Dataset entries:
####################

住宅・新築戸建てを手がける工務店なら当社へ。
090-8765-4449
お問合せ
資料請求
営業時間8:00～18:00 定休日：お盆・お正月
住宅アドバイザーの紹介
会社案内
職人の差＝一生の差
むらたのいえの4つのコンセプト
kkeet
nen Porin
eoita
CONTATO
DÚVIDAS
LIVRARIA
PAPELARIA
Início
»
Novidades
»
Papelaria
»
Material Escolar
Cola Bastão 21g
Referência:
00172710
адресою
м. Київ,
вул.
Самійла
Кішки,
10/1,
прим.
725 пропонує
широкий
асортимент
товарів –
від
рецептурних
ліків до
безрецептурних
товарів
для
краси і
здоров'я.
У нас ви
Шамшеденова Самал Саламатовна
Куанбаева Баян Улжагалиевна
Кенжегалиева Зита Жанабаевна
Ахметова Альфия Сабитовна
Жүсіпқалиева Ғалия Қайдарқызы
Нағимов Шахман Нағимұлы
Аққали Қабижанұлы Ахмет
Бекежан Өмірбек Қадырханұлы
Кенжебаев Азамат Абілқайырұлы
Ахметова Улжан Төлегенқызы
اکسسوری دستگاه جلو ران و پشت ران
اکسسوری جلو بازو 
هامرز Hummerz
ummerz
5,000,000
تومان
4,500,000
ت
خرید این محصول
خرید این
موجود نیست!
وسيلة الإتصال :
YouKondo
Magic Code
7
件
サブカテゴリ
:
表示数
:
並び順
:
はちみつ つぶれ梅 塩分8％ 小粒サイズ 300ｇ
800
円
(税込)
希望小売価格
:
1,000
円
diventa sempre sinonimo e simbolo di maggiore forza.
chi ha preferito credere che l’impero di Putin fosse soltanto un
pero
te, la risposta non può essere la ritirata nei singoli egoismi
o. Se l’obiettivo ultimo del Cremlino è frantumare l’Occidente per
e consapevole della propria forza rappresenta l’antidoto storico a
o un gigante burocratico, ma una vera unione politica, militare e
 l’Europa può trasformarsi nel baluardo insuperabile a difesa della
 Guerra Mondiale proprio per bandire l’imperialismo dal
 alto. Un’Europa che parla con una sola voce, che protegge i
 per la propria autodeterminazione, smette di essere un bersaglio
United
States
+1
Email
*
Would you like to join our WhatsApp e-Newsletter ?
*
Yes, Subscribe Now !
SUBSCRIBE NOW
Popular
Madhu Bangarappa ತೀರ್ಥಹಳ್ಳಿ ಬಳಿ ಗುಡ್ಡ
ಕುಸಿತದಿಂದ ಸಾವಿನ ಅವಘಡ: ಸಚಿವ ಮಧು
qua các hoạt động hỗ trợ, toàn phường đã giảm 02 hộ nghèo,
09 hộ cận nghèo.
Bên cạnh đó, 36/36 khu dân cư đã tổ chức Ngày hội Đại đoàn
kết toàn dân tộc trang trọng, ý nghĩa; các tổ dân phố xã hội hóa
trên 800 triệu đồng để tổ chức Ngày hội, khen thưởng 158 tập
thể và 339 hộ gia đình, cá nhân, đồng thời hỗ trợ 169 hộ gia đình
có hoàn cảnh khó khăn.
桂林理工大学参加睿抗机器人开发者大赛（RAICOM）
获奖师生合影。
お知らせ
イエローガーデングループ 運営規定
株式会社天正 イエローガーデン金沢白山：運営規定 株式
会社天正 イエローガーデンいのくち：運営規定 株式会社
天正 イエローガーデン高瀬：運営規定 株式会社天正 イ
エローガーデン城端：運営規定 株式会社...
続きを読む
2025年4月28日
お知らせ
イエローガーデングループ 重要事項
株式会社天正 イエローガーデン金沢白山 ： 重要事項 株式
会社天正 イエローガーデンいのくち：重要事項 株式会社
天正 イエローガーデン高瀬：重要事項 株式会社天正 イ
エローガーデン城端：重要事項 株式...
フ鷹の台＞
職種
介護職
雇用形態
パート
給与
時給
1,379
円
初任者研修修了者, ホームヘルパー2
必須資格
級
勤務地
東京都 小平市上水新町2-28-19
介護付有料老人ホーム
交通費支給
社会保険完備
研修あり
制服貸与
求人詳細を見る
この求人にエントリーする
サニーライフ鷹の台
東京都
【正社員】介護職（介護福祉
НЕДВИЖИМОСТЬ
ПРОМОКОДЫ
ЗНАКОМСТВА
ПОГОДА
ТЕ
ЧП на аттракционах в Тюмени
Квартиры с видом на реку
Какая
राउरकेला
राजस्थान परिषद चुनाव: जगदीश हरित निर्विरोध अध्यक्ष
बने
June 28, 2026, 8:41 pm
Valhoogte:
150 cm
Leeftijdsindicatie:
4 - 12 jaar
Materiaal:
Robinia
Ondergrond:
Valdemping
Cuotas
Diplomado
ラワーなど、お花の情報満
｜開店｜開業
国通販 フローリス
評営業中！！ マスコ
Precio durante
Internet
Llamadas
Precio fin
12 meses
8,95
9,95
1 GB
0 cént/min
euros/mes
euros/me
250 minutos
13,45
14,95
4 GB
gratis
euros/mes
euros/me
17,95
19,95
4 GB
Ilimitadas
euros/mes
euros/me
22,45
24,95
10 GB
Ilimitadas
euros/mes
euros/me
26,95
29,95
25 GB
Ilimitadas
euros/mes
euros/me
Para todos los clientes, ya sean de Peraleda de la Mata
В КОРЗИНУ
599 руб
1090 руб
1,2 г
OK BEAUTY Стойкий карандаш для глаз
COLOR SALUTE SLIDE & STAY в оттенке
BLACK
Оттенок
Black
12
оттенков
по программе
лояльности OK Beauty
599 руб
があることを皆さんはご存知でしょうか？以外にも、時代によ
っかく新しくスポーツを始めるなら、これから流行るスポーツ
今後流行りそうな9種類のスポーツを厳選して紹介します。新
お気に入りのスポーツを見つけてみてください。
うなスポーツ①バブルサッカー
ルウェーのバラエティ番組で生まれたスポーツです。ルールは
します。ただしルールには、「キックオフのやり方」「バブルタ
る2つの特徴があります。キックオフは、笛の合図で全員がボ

####################

Retype the records above exactly, so that no line differs from its source.

[Your solution]:
住宅・新築戸建てを手がける工務店なら当社へ。
090-8765-4449
お問合せ
資料請求
営業時間8:00～18:00 定休日：お盆・お正月
住宅アドバイザーの紹介
会社案内
職人の差＝一生の差
むらたのいえの4つのコンセプト
kkeet
nen Porin
eoita
CONTATO
DÚVIDAS
LIVRARIA
PAPELARIA
Início
»
Novidades
»
Papelaria
»
Material Escolar
Cola Bastão 21g
Referência:
00172710
адресою
м. Київ,
вул.
Самійла
Кішки,
10/1,
прим.
725 пропонує
широкий
асортимент
товарів –
від
рецептурних
ліків до
безрецептурних
товарів
для
краси і
здоров'я.
У нас ви
Шамшеденова Самал Саламатовна
Куанбаева Баян Улжагалиевна
Кенжегалиева Зита Жанабаевна
Ахметова Альфия Сабитовна
Жүсіпқалиева Ғалия Қайдарқызы
Нағимов Шахман Нағимұлы
Аққали Қабижанұлы Ахмет
Бекежан Өмірбек Қадырханұлы
Кенжебаев Азамат Абілқайырұлы
Ахметова Улжан Төлегенқызы
اکسسوری دستگاه جلو ران و پشت ران
اکسسوری جلو بازو 
هامرز Hummerz
ummerz
5,000,000
تومان
4,500,000
ت
خرید این محصول
خرید این
موجود نیست!
وسيلة الإتصال :
YouKondo
Magic Code
7
件
サブカテゴリ
:
表示数
:
並び順
:
はちみつ つぶれ梅 塩分8％ 小粒サイズ 300ｇ
800
円
(税込)
希望小売価格
:
1,000
円
diventa sempre sinonimo e simbolo di maggiore forza.
chi ha preferito credere che l’impero di Putin fosse soltanto un
pero
te, la risposta non può essere la ritirata nei singoli egoismi
o. Se l’obiettivo ultimo del Cremlino è frantumare l’Occidente per
e consapevole della propria forza rappresenta l’antidoto storico a
o un gigante burocratico, ma una vera unione politica, militare e
 l’Europa può trasformarsi nel baluardo insuperabile a difesa della
 Guerra Mondiale proprio per bandire l’imperialismo dal
 alto. Un’Europa che parla con una sola voce, che protegge i
 per la propria autodeterminazione, smette di essere un bersaglio
United
States
+1
Email
*
Would you like to join our WhatsApp e-Newsletter ?
*
Yes, Subscribe Now !
SUBSCRIBE NOW
Popular
Madhu Bangarappa ತೀರ್ಥಹಳ್ಳಿ ಬಳಿ ಗುಡ್ಡ
ಕುಸಿತದಿಂದ ಸಾವಿನ ಅವಘಡ: ಸಚಿವ ಮಧು
qua các hoạt động hỗ trợ, toàn phường đã giảm 02 hộ nghèo,
09 hộ cận nghèo.
Bên cạnh đó, 36/36 khu dân cư đã tổ chức Ngày hội Đại đoàn
kết toàn dân tộc trang trọng, ý nghĩa; các tổ dân phố xã hội hóa
trên 800 triệu đồng để tổ chức Ngày hội, khen thưởng 158 tập
thể và 339 hộ gia đình, cá nhân, đồng thời hỗ trợ 169 hộ gia đình
có hoàn cảnh khó khăn.
桂林理工大学参加睿抗机器人开发者大赛（RAICOM）
获奖师生合影。
お知らせ
イエローガーデングループ 運営規定
株式会社天正 イエローガーデン金沢白山：運営規定 株式
会社天正 イエローガーデンいのくち：運営規定 株式会社
天正 イエローガーデン高瀬：運営規定 株式会社天正 イ
エローガーデン城端：運営規定 株式会社...
続きを読む
2025年4月28日
お知らせ
イエローガーデングループ 重要事項
株式会社天正 イエローガーデン金沢白山 ： 重要事項 株式
会社天正 イエローガーデンいのくち：重要事項 株式会社
天正 イエローガーデン高瀬：重要事項 株式会社天正 イ
エローガーデン城端：重要事項 株式...
フ鷹の台＞
職種
介護職
雇用形態
パート
給与
時給
1,379
円
初任者研修修了者, ホームヘルパー2
必須資格
級
勤務地
東京都 小平市上水新町2-28-19
介護付有料老人ホーム
交通費支給
社会保険完備
研修あり
制服貸与
求人詳細を見る
この求人にエントリーする
サニーライフ鷹の台
東京都
【正社員】介護職（介護福祉
НЕДВИЖИМОСТЬ
ПРОМОКОДЫ
ЗНАКОМСТВА
ПОГОДА
ТЕ
ЧП на аттракционах в Тюмени
Квартиры с видом на реку
Какая
राउरकेला
राजस्थान परिषद चुनाव: जगदीश हरित निर्विरोध अध्यक्ष
बने
June 28, 2026, 8:41 pm
Valhoogte:
150 cm
Leeftijdsindicatie:
4 - 12 jaar
Materiaal:
Robinia
Ondergrond:
Valdemping
Cuotas
Diplomado
ラワーなど、お花の情報満
｜開店｜開業
国通販 フローリス
評営業中！！ マスコ
Precio durante
Internet
Llamadas
Precio fin
12 meses
8,95
9,95
1 GB
0 cént/min
euros/mes
euros/me
250 minutos
13,45
14,95
4 GB
gratis
euros/mes
euros/me
17,95
19,95
4 GB
Ilimitadas
euros/mes
euros/me
22,45
24,95
10 GB
Ilimitadas
euros/mes
euros/me
26,95
29,95
25 GB
Ilimitadas
euros/mes
euros/me
Para todos los clientes, ya sean de Peraleda de la Mata
В КОРЗИНУ
599 руб
1090 руб
1,2 г
OK BEAUTY Стойкий карандаш для глаз
COLOR SALUTE SLIDE & STAY в оттенке
BLACK
Оттенок
Black
12
оттенков
по программе
лояльности OK Beauty
599 руб
があることを皆さんはご存知でしょうか？以外にも、時代によ
っかく新しくスポーツを始めるなら、これから流行るスポーツ
今後流行りそうな9種類のスポーツを厳選して紹介します。新
お気に入りのスポーツを見つけてみてください。
うなスポーツ①バブルサッカー
ルウェーのバラエティ番組で生まれたスポーツです。ルールは
します。ただしルールには、「キックオフのやり方」「バブルタ
る2つの特徴があります。キックオフは、笛の合図で全員がボ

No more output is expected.